The system wide default policy is specified
by the following
.Xr sysctl 8
variables.
.Li 0
means
.Dq Li discard
which asks the kernel to drop the packet.
.Li 1
means
.Dq Li none .
.Bl -column net.inet6.ipsec6.def_policy integerxxx
.It Sy "Name	Type	Changeable"
.It "net.inet.ipsec.def_policy	integer	yes"
.It "net.inet6.ipsec6.def_policy	integer	yes"
.El
.\"
.Ss Miscellaneous sysctl variables
When the
.Nm
protocols are configured for use, all protocols are included in the system.
To selectively enable/disable protocols, use
.Xr sysctl 8 .
.Bl -column net.inet.ipcomp.ipcomp_enable
.It Sy "Name	Default"
.It "net.inet.esp.esp_enable	On"
.It "net.inet.ah.ah_enable	On"
.It "net.inet.ipcomp.ipcomp_enable	Off"
.El
.Pp
In addition the following variables are accessible via
.Xr sysctl 8 ,
for tweaking the kernel's IPsec behavior:
.Bl -column net.inet6.ipsec6.inbonud_call_ike integerxxx
.It Sy "Name	Type	Changeable"
.It "net.inet.ipsec.ah_cleartos	integer	yes"
.It "net.inet.ipsec.ah_offsetmask	integer	yes"
.It "net.inet.ipsec.dfbit	integer	yes"
.It "net.inet.ipsec.ecn	integer	yes"
.It "net.inet.ipsec.debug	integer	yes"
.It "net.inet6.ipsec6.ecn	integer	yes"
.It "net.inet6.ipsec6.debug	integer	yes"
.El
.Pp
The variables are interpreted as follows:
.Bl -tag -width 6n
.It Li ipsec.ah_cleartos
If set to non-zero, the kernel clears the type-of-service field in the IPv4 header
during AH authentication data computation.
This variable is used to get current systems to inter-operate with devices that
implement RFC1826 AH.
It should be set to non-zero
(clear the type-of-service field)
for RFC2402 conformance.
.It Li ipsec.ah_offsetmask
During AH authentication data computation, the kernel will include a
16bit fragment offset field
(including flag bits)
in the IPv4 header, after computing logical AND with the variable.

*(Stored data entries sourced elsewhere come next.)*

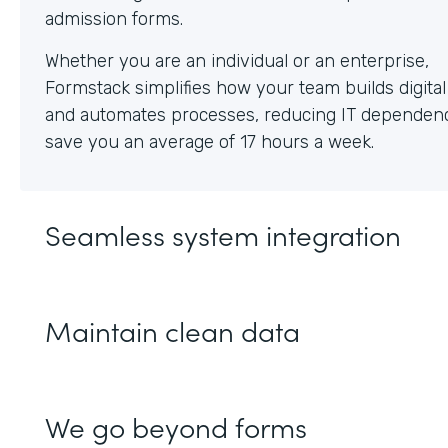
Whether you are an individual or an enterprise,
Formstack simplifies how your team builds digita
and automates processes, reducing IT dependen
save you an average of 17 hours a week.
Seamless system integration
Maintain clean data
We go beyond forms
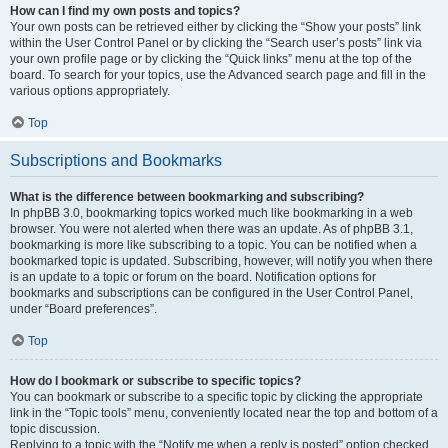
How can I find my own posts and topics?
Your own posts can be retrieved either by clicking the “Show your posts” link
within the User Control Panel or by clicking the “Search user’s posts” link via
your own profile page or by clicking the “Quick links” menu at the top of the
board. To search for your topics, use the Advanced search page and fill in the
various options appropriately.
Top
Subscriptions and Bookmarks
What is the difference between bookmarking and subscribing?
In phpBB 3.0, bookmarking topics worked much like bookmarking in a web
browser. You were not alerted when there was an update. As of phpBB 3.1,
bookmarking is more like subscribing to a topic. You can be notified when a
bookmarked topic is updated. Subscribing, however, will notify you when there
is an update to a topic or forum on the board. Notification options for
bookmarks and subscriptions can be configured in the User Control Panel,
under “Board preferences”.
Top
How do I bookmark or subscribe to specific topics?
You can bookmark or subscribe to a specific topic by clicking the appropriate
link in the “Topic tools” menu, conveniently located near the top and bottom of a
topic discussion.
Replying to a topic with the “Notify me when a reply is posted” option checked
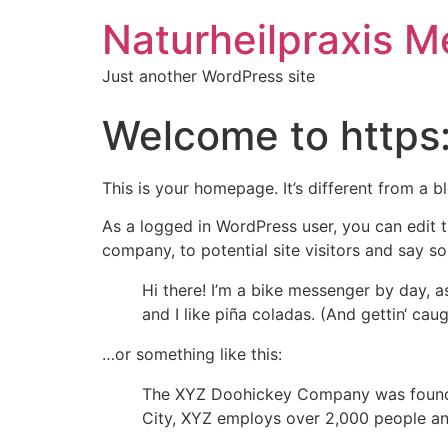
Naturheilpraxis M
Just another WordPress site
Welcome to https
This is your homepage. It’s different from a b
As a logged in WordPress user, you can edit t
company, to potential site visitors and say so
Hi there! I’m a bike messenger by day, a
and I like piña coladas. (And gettin‘ caugh
…or something like this:
The XYZ Doohickey Company was founded 
City, XYZ employs over 2,000 people an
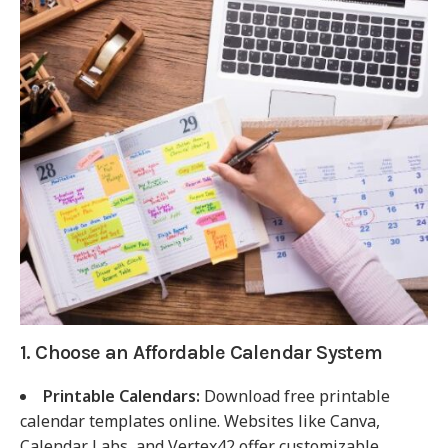
1. Choose an Affordable Calendar System
Printable Calendars:
Download free printable
calendar templates online. Websites like Canva,
Calendar Labs, and Vertex42 offer customizable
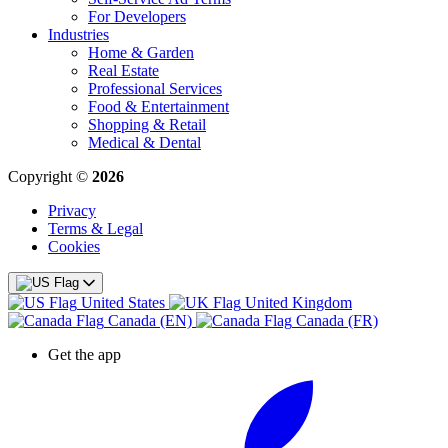
For Developers
Industries
Home & Garden
Real Estate
Professional Services
Food & Entertainment
Shopping & Retail
Medical & Dental
Copyright ©
2026
Privacy
Terms & Legal
Cookies
United States
United Kingdom
Canada (EN)
Canada (FR)
Get the app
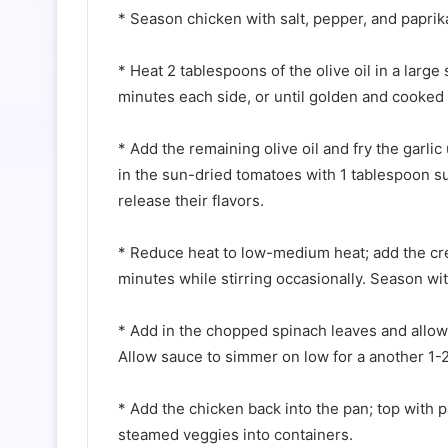
* Season chicken with salt, pepper, and paprika
⠀⁠
* Heat 2 tablespoons of the olive oil in a larg
minutes each side, or until golden and cooked t
⠀⁠
* Add the remaining olive oil and fry the garlic
in the sun-dried tomatoes with 1 tablespoon sun
release their flavors.⁠
⠀⁠
* Reduce heat to low-medium heat; add the cr
minutes while stirring occasionally. Season with
⠀⁠
* Add in the chopped spinach leaves and allow 
Allow sauce to simmer on low for a another 1-2
⠀⁠
* Add the chicken back into the pan; top with p
steamed veggies into containers.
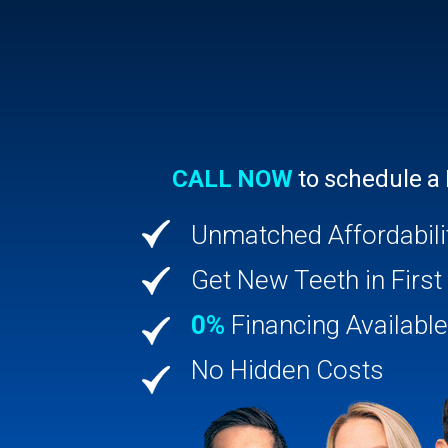
CALL NOW
to schedule a
Unmatched Affordabili
Get New Teeth in First 
0%
Financing Available
No Hidden Costs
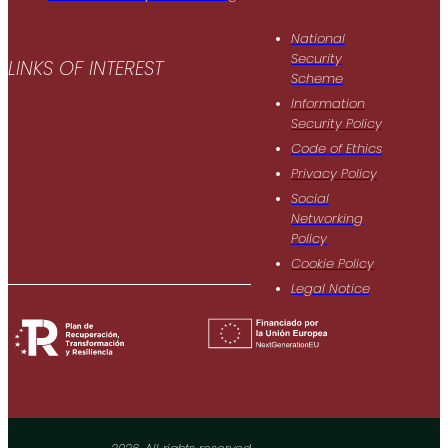
National
Security
LINKS OF INTEREST
Scheme
Information
Security Policy
Code of Ethics
Privacy Policy
Social
Networking
Policy
Cookie Policy
Legal Notice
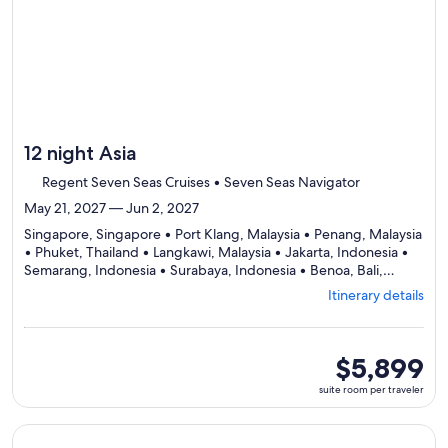
12 night Asia
Regent Seven Seas Cruises • Seven Seas Navigator
May 21, 2027 — Jun 2, 2027
Singapore, Singapore • Port Klang, Malaysia • Penang, Malaysia
• Phuket, Thailand • Langkawi, Malaysia • Jakarta, Indonesia •
Semarang, Indonesia • Surabaya, Indonesia • Benoa, Bali,
Departing
Indonesia
Itinerary details
from
Singapore,
visiting
9
suite
$5,899
ports,
room
suite room per traveler
select
per
Itinerary
traveler
details
Continue with ${nights} night ${destination} on ${cruise}, o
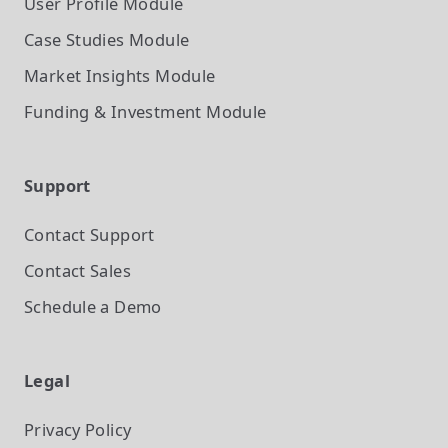
User Profile
Module
Case Studies
Module
Market Insights
Module
Funding & Investment
Module
Support
Contact Support
Contact Sales
Schedule a Demo
Legal
Privacy Policy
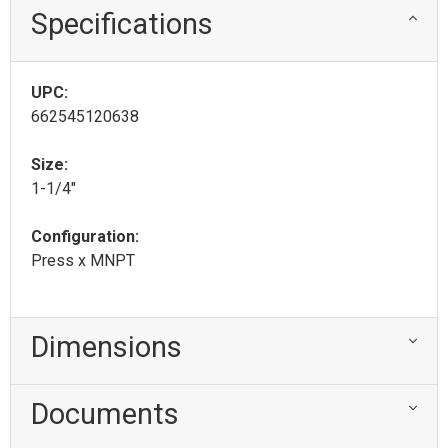
Specifications
UPC:
662545120638
Size:
1-1/4"
Configuration:
Press x MNPT
Dimensions
Documents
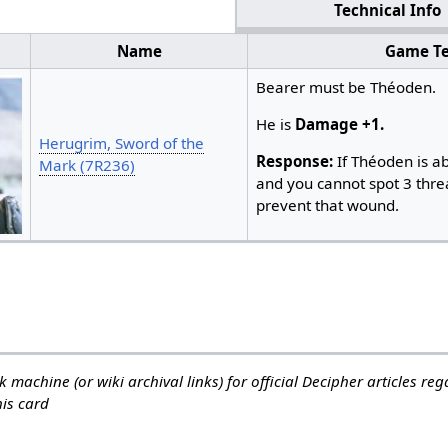
Technical Info
Name
Game Te
Bearer must be Théoden.
He is
Damage +1.
Herugrim, Sword of the
Response:
If Théoden is a
Mark (7R236)
and you cannot spot 3 threa
prevent that wound. ​
 machine (or wiki archival links) for official Decipher articles re
his card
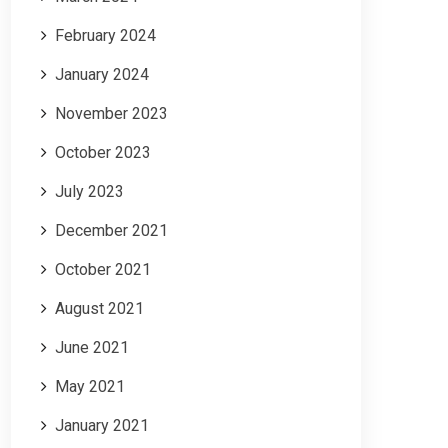
February 2024
January 2024
November 2023
October 2023
July 2023
December 2021
October 2021
August 2021
June 2021
May 2021
January 2021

The variable is used for inter-operating with devices that
implement RFC1826 AH.
It should be set to zero
(clear the fragment offset field during computation)
for RFC2402 conformance.
.It Li ipsec.dfbit
This variable configures the kernel behavior on IPv4 IPsec tunnel encapsulation.
If set to 0, the DF bit on the outer IPv4 header will be cleared while
1 means that the outer DF bit is set regardless from the inner DF bit and
2 indicates that the DF bit is copied from the inner header to the
outer one.
The variable is supplied to conform to RFC2401 chapter 6.1.
.It Li ipsec.ecn
If set to non-zero, IPv4 IPsec tunnel encapsulation/decapsulation behavior will
be friendly to ECN
(explicit congestion notification),
as documented in
.Li draft-ietf-ipsec-ecn-02.txt .
.Xr gif 4
talks more about the behavior.
.It Li ipsec.debug
If set to non-zero, debug messages will be generated via
.Xr syslog 3 .
.El
.Pp
Variables under the
.Li net.inet6.ipsec6
tree have similar meanings to those described above.
.\"
.Sh PROTOCOLS
The
.Nm
protocol acts as a plug-in to the
.Xr inet 4
and
.Xr inet6 4
protocols and therefore supports most of the protocols defined upon
those IP-layer protocols.
The
.Xr icmp 4
and
.Xr icmp6 4
protocols may behave differently with
.Nm
because
.Nm
can prevent
.Xr icmp 4
or
.Xr icmp6 4
routines from looking into the IP payload.
.\"
.Sh SEE ALSO
.Xr ioctl 2 ,
.Xr socket 2 ,
.Xr ipsec_set_policy 3 ,
.Xr crypto 4 ,
.Xr enc 4 ,
.Xr icmp6 4 ,
.Xr intro 4 ,
.Xr ip6 4 ,
.Xr setkey 8 ,
.Xr sysctl 8
.\".Xr racoon 8
.Rs
.%A "S. Kent"
.%A "R. Atkinson"
.%T "IP Authentication Header"
.%O "RFC 2404"
.Re
.Rs
.%A "S. Kent"
.%A "R. Atkinson"
.%T "IP Encapsulating Security Payload (ESP)"
.%O "RFC 2406"
.Re
.Sh STANDARDS
.Rs
.%A Daniel L. McDonald
.%A Craig Metz
.%A Bao G. Phan
.%T "PF_KEY Key Management API, Version 2"
.%R RFC
.%N 2367
.Re
.Pp
.Rs
.%A "D. L. McDonald"
.%T "A Simple IP Security API Extension to BSD Sockets"
.%R internet draft
.%N "draft-mcdonald-simple-ipsec-api-03.txt"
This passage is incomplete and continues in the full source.